'Prendre le navire': Les conservateurs ont pour objectif de commander des baptistes du sud du sud

New York Times - 12/06
Les insurgés, certains adoptant un motif de pirate, estiment que la dénomination a dérivé trop loin à gauche sur des questions de race, de genre et de l'autorité stricte de la Bible.

Allen Nelson IV a marché à l'avant de sa petite église dans le centre d'Arkansas, s'est arrêtée devant la table de communion avec trois grandes croix derrière lui et a déployé un drapeau noir géant avec un crâne blanc et une épée croisée.

Pendant plusieurs années, le pasteur et le père de cinq avaient estimé que trop de ses collègues chrétiens dérivaient indistinctement à la gauche sur des questions de race, de genre et de l'autorité stricte de la Bible. Le drapeau était un cadeau d'un ami, énergique - comme M. Nelson - par l'idée de récupérer héroïquement la foi.

C'était temps, croyait "prendre le navire".

"Nous nous battons pour le cœur même de la Convention du Baptiste du Sud", a déclaré M. Nelson dans une interview. «Pendant longtemps ce que je pensais qu'un bon pasteur baptiste du sud devrait faire était d'envoyer de l'argent et de faire confiance au système. Nous ne pouvons plus faire ça. "

M. Nelson n'est pas seul. Il fait partie d'un relevé populiste ultra-convainement du soulèvement des pasteurs de la Louisiane à la Californie menaçant de dépasser la plus grande dénomination protestante du pays.

La semaine prochaine, plus de 16 000 pasteurs baptistes du sud et des dirigeants descendront à Nashville pour leur première réunion annuelle de l'ère post-Trump.

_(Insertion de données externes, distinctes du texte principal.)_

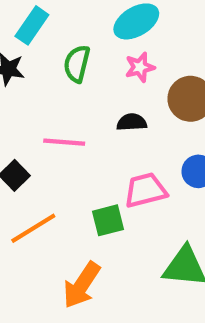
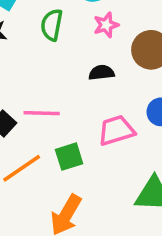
pink line: (64, 142) -> (42, 113), moved
green square: (108, 220) -> (69, 157), moved

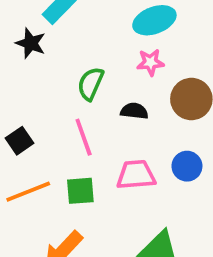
green semicircle: (52, 25) -> (91, 84), moved
pink line: (42, 113) -> (84, 137), moved, turned 56

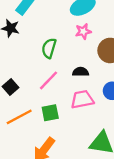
black semicircle: (134, 111) -> (81, 72), moved
pink line: (84, 137) -> (48, 80), turned 70

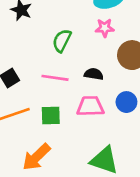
pink line: (48, 80) -> (55, 78), turned 45

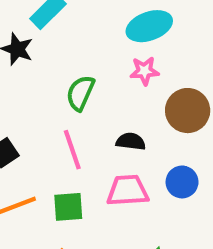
pink line: (55, 78) -> (72, 150), turned 65

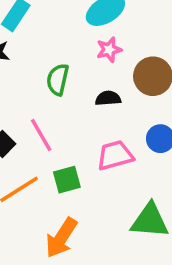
black semicircle: (131, 142) -> (108, 98), moved
pink line: (72, 150) -> (41, 135), moved

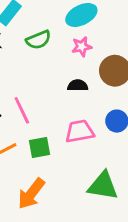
green semicircle: (58, 80) -> (38, 40), moved, turned -130

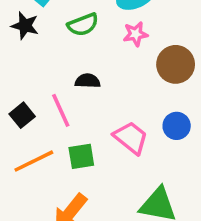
black semicircle: (78, 85) -> (88, 81), moved
pink trapezoid: (80, 131) -> (131, 138), turned 48

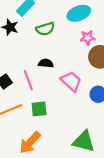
pink star: (136, 34) -> (88, 38), moved
pink trapezoid: (131, 138) -> (71, 81), moved

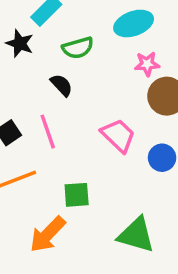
black semicircle: (46, 63) -> (61, 85), moved, turned 40
green square: (39, 109) -> (77, 195), moved

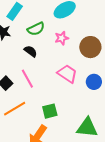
pink star: (147, 64) -> (62, 38), moved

Il s'agit de leur rassemblement le plus important depuis des années, avec une présence plus que la dernière réunion de 2019, après une annulation de la pandémie l'an dernier. Il utilise des mois de violation vicieuse sur chaque division culturelle et politique faisant face au pays, en particulier après le meurtre de George Floyd.

Le résultat a le potentiel de diviser définitivement une Amérique évangélique déjà divisée. Comme le mouvement de Trump au sein du Parti républicain, une vaste vaste populiste dans la dénomination évangélique déjà conservatrice tente d'installer un chef anti-établissement qui pouvait déchirer l'Église encore plus loin à droite, tandis que les adversaires soutiennent que l'Église doit élargir sa portée pour préserver sa force. Pendant trois jours, des milliers de délégués connus sous le nom de "messagers" - la plupa...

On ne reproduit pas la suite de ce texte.